7. Combat: Real-Time vs. Turn-Based
- Real-time — Exciting and immersive but limits tactical complexity
- Turn-based — Allows deeper tactical decisions; better separation between player skill and character ability (a 70% hit chance feels character-driven, not player-driven)
- Player preference for combat style significantly determines a game's demographics
8. AI Requirements
Cain identifies five AI domains RPGs must handle:
- Combat AI — How NPCs fight, use abilities, choose targets, take cover
- Conversational AI — NPC dialogue reactions, guard awareness of player actions
- Merchant AI — Pricing, inventory, interaction with player skills
- Skill-integrated AI — How player abilities interact with all systems (healing, crafting, repairs)
- Companion AI — Fundamentally different from world AI; companions fight for the player and may leave if the player acts against their values
8.1. Player Expectations for AI
- Smart (or at minimum, not stupid)
- Reactive to player actions
- Predictable enough for players to strategize around
Cain notes a pet theory: pets as followers work well because their smaller action sets make them seem smarter and more predictable.
9. Multiplayer Considerations
- Single-player favors story-driven design
- Multiplayer favors quest-driven design (groups prefer lore-diving over advancing one player's storyline)
9.1. Multiplayer Challenges
- Quest synchronization between players at different progress points
- Monster respawning rules (time-based, player-count-based, level-scaling)
- AI struggling against coordinated player groups
- ISP/connection issues beyond developer control
- Pausing problems — one player stopping the game for everyone
- Time commitment coordination and lobby systems
- Griefing — a topic Cain says could be its own entire talk
10. Camera and Viewpoint
- First-person — Great for immersion
- Isometric/third-person — Great for group play and tactical decisions
- Some players have a strong first-person preference and will refuse to play isometric games
11. Licenses and Genres
11.1. Licensed Games
- Pros: Reduced learning curve, pre-existing scenarios and villains, built-in player familiarity
- Cons: Restrictive licensor demands, player expectations can work against creative freedom, licensing costs
11.2. Genre Expansion
RPGs were "finally leaving the D&D nest" in 1999. Tabletop RPGs had been doing non-fantasy genres for years; computer RPGs were just catching up.

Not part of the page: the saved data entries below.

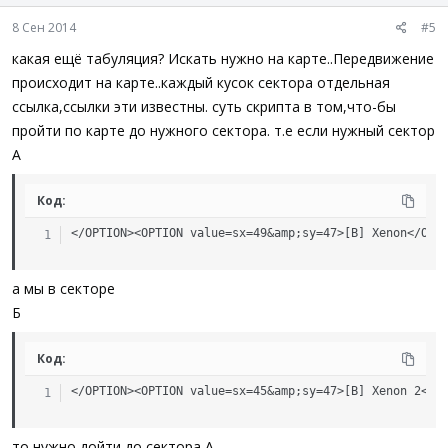
8 Сен 2014
#5
какая ещё табуляция? Искать нужно на карте..Передвижение
происходит на карте..каждый кусок сектора отдельная
ссылка,ссылки эти известны. суть скрипта в том,что-бы
пройти по карте до нужного сектора. т.е если нужный сектор
А
Код:
</OPTION><OPTION value=sx=49&amp;sy=47>[B] Xenon</OPT
а мы в секторе
Б
Код:
</OPTION><OPTION value=sx=45&amp;sy=47>[B] Xenon 2</O
то нужно дойти до сектора А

Some players resist non-fantasy settings as outside their comfort zone.
12. Localization
A large RPG can have over 300,000 words — equivalent to about six books. Localization challenges include:
- Voice acting locks text in place; changes require re-recording at additional cost
- The "Holy Trinity" of content restrictions: violence, sex, and nudity vary dramatically by country — what can be shown, described, or implied differs across markets and must be planned before development begins
13. Cain's 1999 Prediction
RPGs would become far more complicated — not just in features, but in environment simulation, AI sophistication (combat, dialogue, NPC reactions), and storytelling depth. He predicted the rise of what he calls "professional storytelling" with much richer characters.